# Interesting: The Harvard Classics and Fiction Collection (71 Vols.)



## Broadus (Jan 14, 2009)

Just got the Logos Blog about the The Harvard Classics and Fiction Collection (71 Vols.) on Logos prepub for $99.95.

Seems like an interesting concept to have integrated with the Logos library. Any thoughts?

Bill


----------



## PresbyDane (Jan 14, 2009)

I got the info as well I just think it is easier to get the relevant books instead of a intire library of books I will never need.


----------



## Broadus (Jan 14, 2009)

Martin Marsh said:


> I got the info as well I just think it is easier to get the relevant books instead of a intire library of books I will never need.

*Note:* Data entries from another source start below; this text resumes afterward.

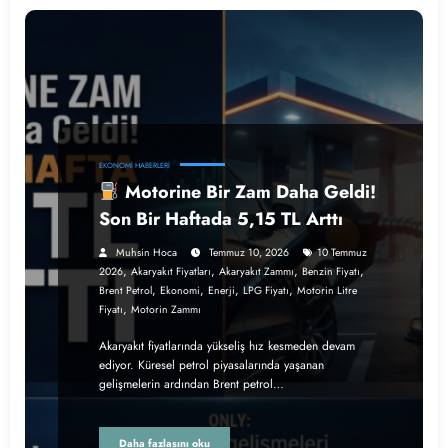
EKONOMI HABERLERI
Motorine Bir Zam Daha Geldi!
Son Bir Haftada 5,15 TL Arttı
Muhsin Hoca
Temmuz 10, 2026
10 Temmuz
,
,
,
,
2026
Akaryakıt Fiyatları
Akaryakıt Zammı
Benzin Fiyatı
,
,
,
,
Brent Petrol
Ekonomi
Enerji
LPG Fiyatı
Motorin Litre
,
Fiyatı
Motorin Zammı
Akaryakıt fiyatlarında yükseliş hız kesmeden devam
ediyor. Küresel petrol piyasalarında yaşanan
gelişmelerin ardından Brent petrol…
Daha fazlasını oku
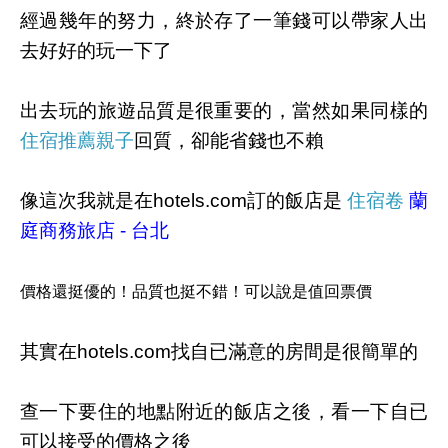
經過幾年的努力，終於存了一筆錢可以帶家人出
去好好的玩一下了
出去玩的旅遊品質是很重要的，當然如果同樣的
住宿推薦親子
回質，卻能省錢也不賴
像這次我就是在hotels.com訂的飯店是
住宿卷
蘭
庭商務旅店 - 台北
價格還挺優的！品質也挺不錯！可以說是值回票價
其實在hotels.com找自已滿意的房間是很簡單的
查一下要住的地點附近的飯店之後，看一下自已
可以接受的價格之後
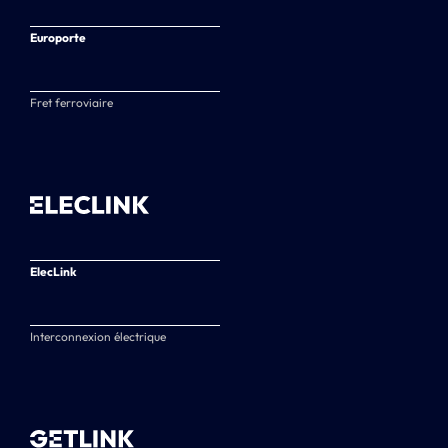
Europorte
Fret ferroviaire
ElecLink
Interconnexion électrique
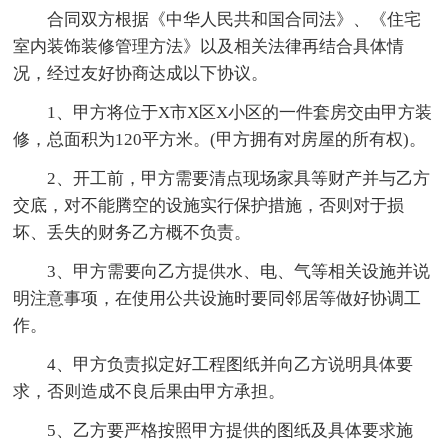
合同双方根据《中华人民共和国合同法》、《住宅
室内装饰装修管理方法》以及相关法律再结合具体情
况，经过友好协商达成以下协议。
1、甲方将位于X市X区X小区的一件套房交由甲方装
修，总面积为120平方米。(甲方拥有对房屋的所有权)。
2、开工前，甲方需要清点现场家具等财产并与乙方
交底，对不能腾空的设施实行保护措施，否则对于损
坏、丢失的财务乙方概不负责。
3、甲方需要向乙方提供水、电、气等相关设施并说
明注意事项，在使用公共设施时要同邻居等做好协调工
作。
4、甲方负责拟定好工程图纸并向乙方说明具体要
求，否则造成不良后果由甲方承担。
5、乙方要严格按照甲方提供的图纸及具体要求施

Do you mean get the "relevant books" to integrate with the Logos software? If you can do that, I suspect you'll go way over $100. You can, of course, download from places such as CCEL for free, but that wouldn't integrate in Logos. The question, it seems to me, is whether one finds it valuable to have such resources as part of Logos.

Bill


----------



## Hamalas (Jan 14, 2009)




----------



## Hippo (Jan 15, 2009)

This title has been languishing in pre-pub for so long with little interest I doubt that it will see the light of day.


----------



## philgons (Jan 15, 2009)

Hippo said:


> This title has been languishing in pre-pub for so long with little interest I doubt that it will see the light of day.



Actually, the interest has been very good. The problem is that we (I work for Logos) priced it way too low to get enough pre-orders to cover our costs. It may make it eventually, but it could take some time.


----------



## bookslover (Jan 16, 2009)

What I'd like to see someone do is come out with a disk of all 62 volumes of Spurgeon's sermons - as completely searchable PDF files.

I have the Ages Library disk, but all the sermons have been retyped, and there are typos, etc.


----------